====== Source data ======

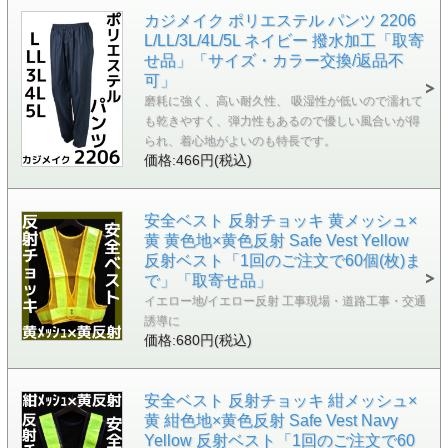
カジメイク ポリエステル パンツ 2206
L/LL/3L/4L/5L ネイビー 撥水加工「取寄
せ品」「サイズ・カラー交換/返品不
可」
磨耗に強く、高い耐久性、 吸湿性が低いので濡れて
も乾きやすく、弾力性もあるので優しい風合いが得
られ、着心地がよいのも特長です。
価格:466円(税込)
安全ベスト 反射チョッキ 黄メッシュ×
黄 黄色地×黄色反射 Safe Vest Yellow
反射ベスト「1回のご注文で60個(枚)ま
で」「取寄せ品」
イエロー地/イエロー反射 工事現場・道路工事・交通
誘導に
価格:680円(税込)
安全ベスト 反射チョッキ 紺メッシュ×
黄 紺色地×黄色反射 Safe Vest Navy
Yellow 反射ベスト「1回のご注文で60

======

● **Problem details**
Among the lines of the records above, count those containing the word "反射ベスト", then give the number by itself.

● **Task response**
2